One of the other contradictions lays within Rand’s evaluation of human nature. Rand seems to suggest that in serving others, human nature will become so corrupt that a socialist state’s government will seek to impose its will on the people in tyrannical fashion. Instead Rand suggests individualism, people who serve themselves, claiming that a socialist order will eventually lead serfdom or plebeian life. The irony is that it was the system she is condoning that birthed slavery, and serfdom. If Rand believes society will become so corrupted by human nature that it will rob every soul of self-awareness, I’m not sure how she could possibly believe that individualism would serve society better on a whole, especially considering the fact that the laissez-faire approach which she condones is historically linked with the serfdom and slavery which she denounces in the novella. And despite the fact that capitalism is the system that is linked with slavery and serfdom, Rand suggests socialism will turn free persons into plebs. It seems one must do a great deal of compartmentalising to hold these opposing beliefs and facts at once, a task any reader with even the slightest ability to reason will not be able to do.

Rand’s misrepresentation of socialism seems to be a heavy weight on the novella as well. In Anthem Rand portrays socialist society as one that discourages education, which is fundamentally opposed to one of the core concepts of socialism. In socialism and communism alike, education is supposed to be brought to all. Even in Soviet Russia, where communist ideals were eventually corrupted so much that the government became communist in name only and fascists in all practicality, education was a key component. Literacy rates went soaring in Russia once the communist regime came into power. Likewise communist Cuba has one of the highest literacy rates in the world (even higher the America). Indeed, socialist countries have offered equal education to all, even through university. The system which Rand encourages is actually the one which discourages education. In a capitalist society those who are born rich, most often stay rich, and their children are the ones who have the time and money to invest in their own education whilst the children of the working-class have neither the time, nor the money to pay for an education.

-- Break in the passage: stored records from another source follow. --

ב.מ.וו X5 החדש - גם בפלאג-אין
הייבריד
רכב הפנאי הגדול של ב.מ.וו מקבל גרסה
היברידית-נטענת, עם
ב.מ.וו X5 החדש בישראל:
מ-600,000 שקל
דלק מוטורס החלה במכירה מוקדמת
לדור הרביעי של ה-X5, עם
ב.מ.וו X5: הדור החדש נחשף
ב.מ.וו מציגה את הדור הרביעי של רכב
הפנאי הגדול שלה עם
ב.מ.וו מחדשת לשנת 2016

The flaws in Rand’s work are too plentiful to enjoy the novella. It is not a necessarily poorly written novel, but neither is it particularly well written. Its employment of the term “we” to describe the individual is an interesting tact, but one that was already used by Zamyatin, while the core ideas of the book seem to read as sketches of several other, more complete works. Rand’s personal biases and beliefs weigh heavily on this work, and though it is fair to expect an author to put themselves into their work, when their reasoning is flawed, their understanding of history incomplete and the perceptions regarding certain political ideals are flawed, it exposes the author’s ignorance and takes away from the work, and these are the flaws of Rand’s work that cause it to suffer. After reading this work, it is clear why Rand has such a loyal following among conservative capitalists, but it is no surprise that I have not seen her works so widely syllabized in the more liberally mind academic world.